Hi Jon,
> On 17 Jan 2020, at 18:25, Jonathan Gibbons <[email protected]>
> wrote:
>
> Hi Pavel,
>
> Good feedback.
>
> The javadoc wording was deliberately more vague, because I couldn't think of
> anything accurate and more specific to say. Essentially, we just want to
> convey/enable one bit of info ... you'll get a non-zero exit code if any
> warnings occur.
I thought that javac's wording was more vague. The intent is clear though.
> <snip>
>
> The other reason was because I couldn't think of a good word to replace
> "compilation". Any suggestions?
Could (compilation, compiling) map to (documentation, documenting)?
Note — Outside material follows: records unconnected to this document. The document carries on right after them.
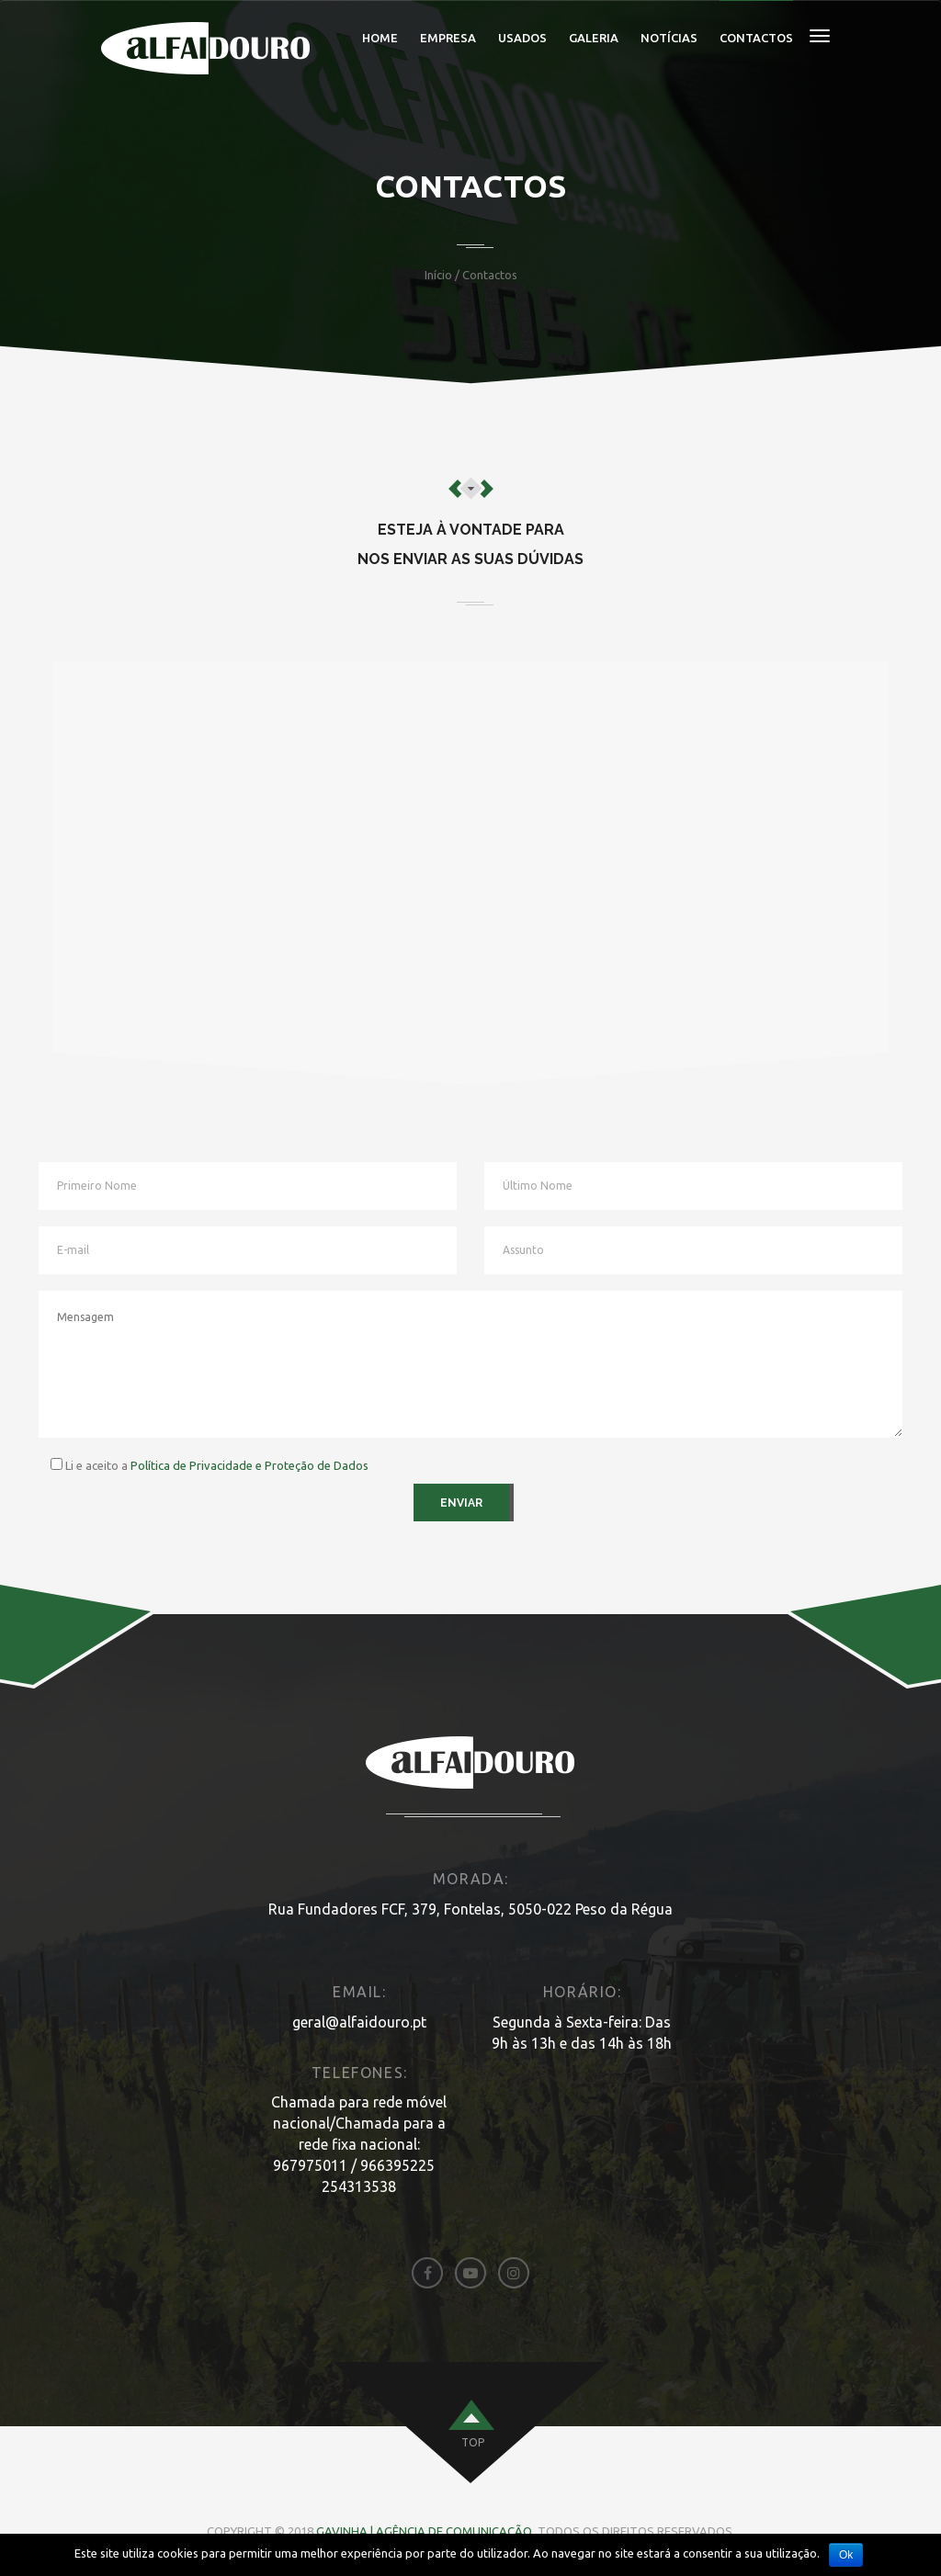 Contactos (756, 37)
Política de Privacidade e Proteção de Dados (249, 1465)
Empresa (448, 37)
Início (438, 274)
https://www.merriam-webster.com/dictionary/documentation
1: the act or an instance of furnishing or authenticating with documents
https://www.merriam-webster.com/dictionary/documenting
> The proposed javadoc text does not preclude lazy behavior; it delegates to
> the general rules for errors, for which nothing is specified(!) although it
> is common practice to terminate work "sometime after" the diagnostic occurs.
> Normally, javac continues to the end of the current phase, since the check of
> "should I continue" is done between phases.
ok.
> Note that javadoc *does* have -Xmaxerrs and -Xmaxwarns, and (surprisingly?)
> they are actually in alignment with javac!
Dang! I missed that. Perhaps because I was looking at (sadly, outdated) man
pages, rather than the output of `%tool-name% -X`. In contrast to javadoc's man
page, javac's does provide info about those options.